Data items
------------------------------------

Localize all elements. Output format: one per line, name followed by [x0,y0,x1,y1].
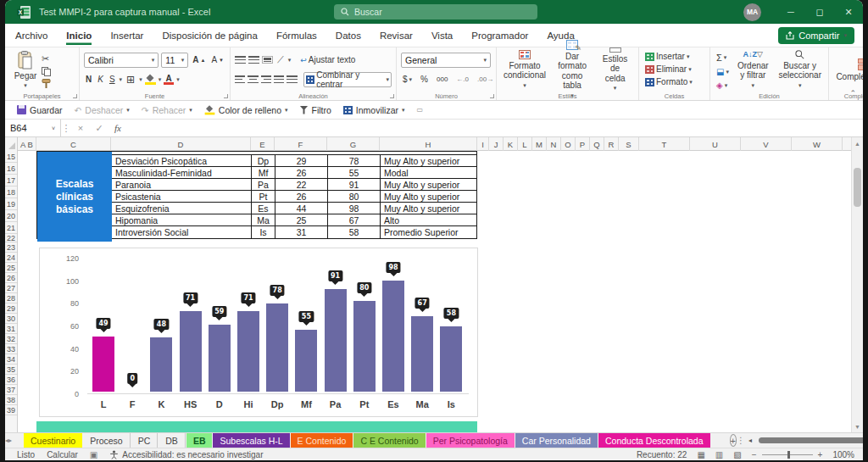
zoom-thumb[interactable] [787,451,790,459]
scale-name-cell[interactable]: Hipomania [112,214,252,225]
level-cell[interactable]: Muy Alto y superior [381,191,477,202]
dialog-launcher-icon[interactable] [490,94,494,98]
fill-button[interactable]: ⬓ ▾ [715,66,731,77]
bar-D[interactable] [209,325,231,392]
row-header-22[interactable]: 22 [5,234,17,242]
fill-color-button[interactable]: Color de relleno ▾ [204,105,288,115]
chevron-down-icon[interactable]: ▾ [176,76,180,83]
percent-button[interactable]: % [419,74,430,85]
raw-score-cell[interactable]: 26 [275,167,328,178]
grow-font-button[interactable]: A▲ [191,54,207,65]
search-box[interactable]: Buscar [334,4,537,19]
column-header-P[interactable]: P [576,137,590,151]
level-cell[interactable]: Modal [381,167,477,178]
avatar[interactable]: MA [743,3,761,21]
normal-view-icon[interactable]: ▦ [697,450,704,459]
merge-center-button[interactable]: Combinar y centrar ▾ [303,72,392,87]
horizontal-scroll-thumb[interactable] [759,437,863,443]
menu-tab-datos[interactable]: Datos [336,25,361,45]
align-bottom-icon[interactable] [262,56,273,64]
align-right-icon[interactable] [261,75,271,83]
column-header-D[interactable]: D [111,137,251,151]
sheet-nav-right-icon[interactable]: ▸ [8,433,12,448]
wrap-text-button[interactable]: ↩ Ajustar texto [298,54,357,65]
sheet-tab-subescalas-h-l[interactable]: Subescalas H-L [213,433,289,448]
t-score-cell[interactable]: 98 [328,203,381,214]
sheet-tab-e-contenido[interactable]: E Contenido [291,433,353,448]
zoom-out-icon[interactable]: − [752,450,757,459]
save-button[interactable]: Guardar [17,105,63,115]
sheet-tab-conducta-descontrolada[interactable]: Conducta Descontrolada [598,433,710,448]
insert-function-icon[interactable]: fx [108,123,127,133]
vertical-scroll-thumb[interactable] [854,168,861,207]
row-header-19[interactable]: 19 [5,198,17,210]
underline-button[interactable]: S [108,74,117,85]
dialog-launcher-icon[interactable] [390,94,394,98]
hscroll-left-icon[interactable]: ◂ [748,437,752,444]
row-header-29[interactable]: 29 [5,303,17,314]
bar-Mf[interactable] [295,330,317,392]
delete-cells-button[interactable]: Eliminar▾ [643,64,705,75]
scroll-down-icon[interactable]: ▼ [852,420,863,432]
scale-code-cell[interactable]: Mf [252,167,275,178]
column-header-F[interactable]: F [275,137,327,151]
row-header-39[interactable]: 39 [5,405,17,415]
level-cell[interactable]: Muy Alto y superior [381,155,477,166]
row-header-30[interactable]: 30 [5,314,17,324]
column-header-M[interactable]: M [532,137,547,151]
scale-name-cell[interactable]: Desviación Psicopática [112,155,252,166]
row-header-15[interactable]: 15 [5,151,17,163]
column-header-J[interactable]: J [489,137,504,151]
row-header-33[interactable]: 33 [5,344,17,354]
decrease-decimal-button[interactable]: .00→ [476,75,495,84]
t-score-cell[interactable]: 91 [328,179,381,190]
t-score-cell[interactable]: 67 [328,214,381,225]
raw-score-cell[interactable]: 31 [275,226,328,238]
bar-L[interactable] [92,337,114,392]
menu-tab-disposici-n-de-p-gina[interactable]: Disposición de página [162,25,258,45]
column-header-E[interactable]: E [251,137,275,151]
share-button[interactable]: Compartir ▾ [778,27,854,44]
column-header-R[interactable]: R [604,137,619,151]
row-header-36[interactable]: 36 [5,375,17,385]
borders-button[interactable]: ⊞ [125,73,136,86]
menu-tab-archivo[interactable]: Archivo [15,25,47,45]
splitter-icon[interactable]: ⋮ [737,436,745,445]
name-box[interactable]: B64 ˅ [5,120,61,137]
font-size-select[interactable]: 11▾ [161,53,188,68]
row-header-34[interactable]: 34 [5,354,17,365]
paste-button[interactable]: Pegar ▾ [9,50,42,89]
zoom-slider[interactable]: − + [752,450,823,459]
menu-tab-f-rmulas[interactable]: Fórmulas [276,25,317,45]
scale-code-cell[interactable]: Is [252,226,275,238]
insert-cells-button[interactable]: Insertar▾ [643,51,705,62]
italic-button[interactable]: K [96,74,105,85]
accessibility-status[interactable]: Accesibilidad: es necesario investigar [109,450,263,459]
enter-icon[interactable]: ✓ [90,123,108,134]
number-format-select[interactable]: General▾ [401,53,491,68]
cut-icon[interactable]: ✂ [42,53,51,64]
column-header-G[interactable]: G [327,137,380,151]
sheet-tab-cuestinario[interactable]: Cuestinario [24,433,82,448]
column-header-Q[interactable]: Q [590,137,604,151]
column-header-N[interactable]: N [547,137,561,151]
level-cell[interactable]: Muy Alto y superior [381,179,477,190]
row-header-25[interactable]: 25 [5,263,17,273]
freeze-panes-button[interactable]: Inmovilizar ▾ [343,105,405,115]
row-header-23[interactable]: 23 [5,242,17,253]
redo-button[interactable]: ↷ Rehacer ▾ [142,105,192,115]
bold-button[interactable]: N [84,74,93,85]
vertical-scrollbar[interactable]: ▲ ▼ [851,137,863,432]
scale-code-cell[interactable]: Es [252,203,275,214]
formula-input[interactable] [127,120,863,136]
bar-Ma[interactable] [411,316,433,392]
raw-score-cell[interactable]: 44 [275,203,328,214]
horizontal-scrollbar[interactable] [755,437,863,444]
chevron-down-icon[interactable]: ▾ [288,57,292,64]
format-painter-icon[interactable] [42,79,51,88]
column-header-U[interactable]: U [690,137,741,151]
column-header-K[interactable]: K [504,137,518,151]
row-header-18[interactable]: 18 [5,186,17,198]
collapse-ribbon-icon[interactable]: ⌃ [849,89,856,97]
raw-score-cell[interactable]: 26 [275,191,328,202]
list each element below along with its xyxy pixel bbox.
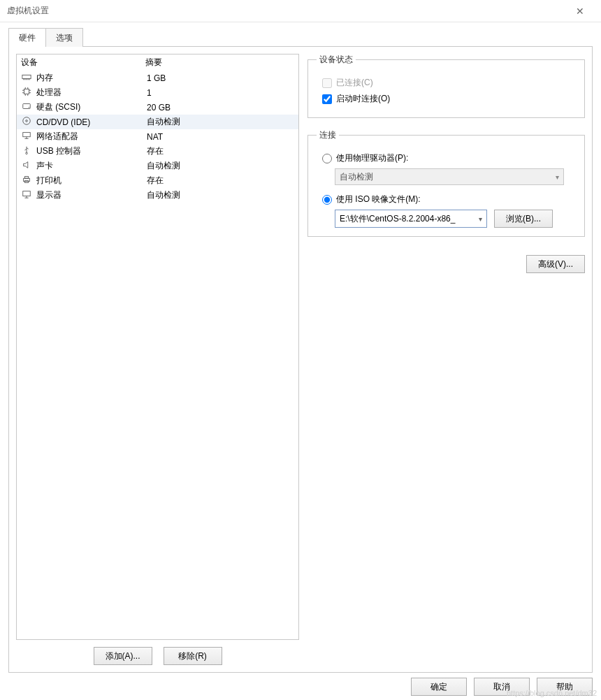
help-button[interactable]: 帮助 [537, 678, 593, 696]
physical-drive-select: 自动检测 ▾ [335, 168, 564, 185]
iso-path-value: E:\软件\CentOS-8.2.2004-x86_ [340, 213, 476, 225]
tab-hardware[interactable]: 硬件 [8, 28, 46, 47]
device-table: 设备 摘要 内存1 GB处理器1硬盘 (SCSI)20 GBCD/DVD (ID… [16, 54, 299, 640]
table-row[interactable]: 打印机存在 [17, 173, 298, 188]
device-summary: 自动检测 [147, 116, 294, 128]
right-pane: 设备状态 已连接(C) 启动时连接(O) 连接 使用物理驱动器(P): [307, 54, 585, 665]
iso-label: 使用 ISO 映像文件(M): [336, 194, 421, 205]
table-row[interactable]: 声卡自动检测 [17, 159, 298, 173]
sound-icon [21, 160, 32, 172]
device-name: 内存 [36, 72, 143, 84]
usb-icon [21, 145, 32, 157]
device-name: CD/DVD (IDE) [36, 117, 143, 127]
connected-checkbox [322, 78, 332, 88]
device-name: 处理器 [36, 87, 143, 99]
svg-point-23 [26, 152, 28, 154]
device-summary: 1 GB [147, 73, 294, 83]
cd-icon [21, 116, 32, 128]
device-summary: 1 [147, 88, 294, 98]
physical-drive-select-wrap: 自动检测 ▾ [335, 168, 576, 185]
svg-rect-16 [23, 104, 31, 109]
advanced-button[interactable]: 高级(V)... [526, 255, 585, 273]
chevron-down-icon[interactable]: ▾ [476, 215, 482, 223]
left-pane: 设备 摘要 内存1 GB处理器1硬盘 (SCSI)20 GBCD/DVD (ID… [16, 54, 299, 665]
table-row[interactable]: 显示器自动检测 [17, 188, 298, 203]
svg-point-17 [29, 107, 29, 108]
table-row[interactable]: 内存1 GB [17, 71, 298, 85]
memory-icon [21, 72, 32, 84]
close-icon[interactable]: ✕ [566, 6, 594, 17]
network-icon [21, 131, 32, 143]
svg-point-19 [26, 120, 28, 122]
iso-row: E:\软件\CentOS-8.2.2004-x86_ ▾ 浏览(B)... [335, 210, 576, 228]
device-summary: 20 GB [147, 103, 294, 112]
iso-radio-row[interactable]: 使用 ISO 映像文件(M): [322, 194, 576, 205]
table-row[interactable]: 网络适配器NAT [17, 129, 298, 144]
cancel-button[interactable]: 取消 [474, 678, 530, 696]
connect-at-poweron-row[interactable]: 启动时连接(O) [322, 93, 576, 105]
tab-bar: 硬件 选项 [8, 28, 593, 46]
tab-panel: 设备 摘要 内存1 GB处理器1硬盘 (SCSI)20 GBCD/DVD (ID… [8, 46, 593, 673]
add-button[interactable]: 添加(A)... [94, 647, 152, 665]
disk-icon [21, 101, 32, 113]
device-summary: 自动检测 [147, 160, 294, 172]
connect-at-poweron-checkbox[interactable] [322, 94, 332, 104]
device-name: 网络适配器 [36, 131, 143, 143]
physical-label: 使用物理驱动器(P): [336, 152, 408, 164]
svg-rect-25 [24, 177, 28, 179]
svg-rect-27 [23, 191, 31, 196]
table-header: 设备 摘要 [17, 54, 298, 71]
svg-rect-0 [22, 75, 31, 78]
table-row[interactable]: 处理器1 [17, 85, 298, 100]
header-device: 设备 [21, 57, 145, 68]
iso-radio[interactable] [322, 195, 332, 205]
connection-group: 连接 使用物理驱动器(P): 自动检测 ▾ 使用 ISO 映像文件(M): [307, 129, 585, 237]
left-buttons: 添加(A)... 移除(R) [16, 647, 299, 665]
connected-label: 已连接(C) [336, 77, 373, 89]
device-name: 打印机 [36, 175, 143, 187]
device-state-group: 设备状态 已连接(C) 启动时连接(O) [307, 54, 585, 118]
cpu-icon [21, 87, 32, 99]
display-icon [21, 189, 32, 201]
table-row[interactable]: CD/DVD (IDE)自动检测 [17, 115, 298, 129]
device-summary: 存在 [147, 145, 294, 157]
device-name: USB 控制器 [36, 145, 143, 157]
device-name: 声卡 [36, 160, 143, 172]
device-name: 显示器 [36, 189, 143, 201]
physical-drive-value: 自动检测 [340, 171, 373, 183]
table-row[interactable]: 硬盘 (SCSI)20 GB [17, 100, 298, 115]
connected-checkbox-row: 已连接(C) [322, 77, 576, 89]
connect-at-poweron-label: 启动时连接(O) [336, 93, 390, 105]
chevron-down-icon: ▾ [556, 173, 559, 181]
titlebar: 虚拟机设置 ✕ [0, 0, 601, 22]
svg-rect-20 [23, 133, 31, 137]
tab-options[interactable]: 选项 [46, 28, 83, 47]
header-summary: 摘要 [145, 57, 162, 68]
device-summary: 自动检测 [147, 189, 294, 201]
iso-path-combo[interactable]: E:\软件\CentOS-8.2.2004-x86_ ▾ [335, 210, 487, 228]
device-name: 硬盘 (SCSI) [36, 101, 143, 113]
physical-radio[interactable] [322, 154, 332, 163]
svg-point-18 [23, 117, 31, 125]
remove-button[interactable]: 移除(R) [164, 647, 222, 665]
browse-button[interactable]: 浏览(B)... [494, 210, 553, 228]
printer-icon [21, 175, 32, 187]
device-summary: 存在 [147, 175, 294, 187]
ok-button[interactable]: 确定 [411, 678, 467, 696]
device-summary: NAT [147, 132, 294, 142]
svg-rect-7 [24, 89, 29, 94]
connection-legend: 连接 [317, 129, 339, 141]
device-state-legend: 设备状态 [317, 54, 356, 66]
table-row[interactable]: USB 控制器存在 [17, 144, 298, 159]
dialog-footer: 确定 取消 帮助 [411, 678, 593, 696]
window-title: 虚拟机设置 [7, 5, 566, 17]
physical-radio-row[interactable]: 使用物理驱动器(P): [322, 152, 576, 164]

------------------------------------

▶ [Work required]:
Return each line of the data above that includes the word "level".

▶ [Response to the task]:
level-cell[interactable]: Muy Alto y superior [381,191,477,202]
level-cell[interactable]: Modal [381,167,477,178]
level-cell[interactable]: Muy Alto y superior [381,155,477,166]
level-cell[interactable]: Muy Alto y superior [381,179,477,190]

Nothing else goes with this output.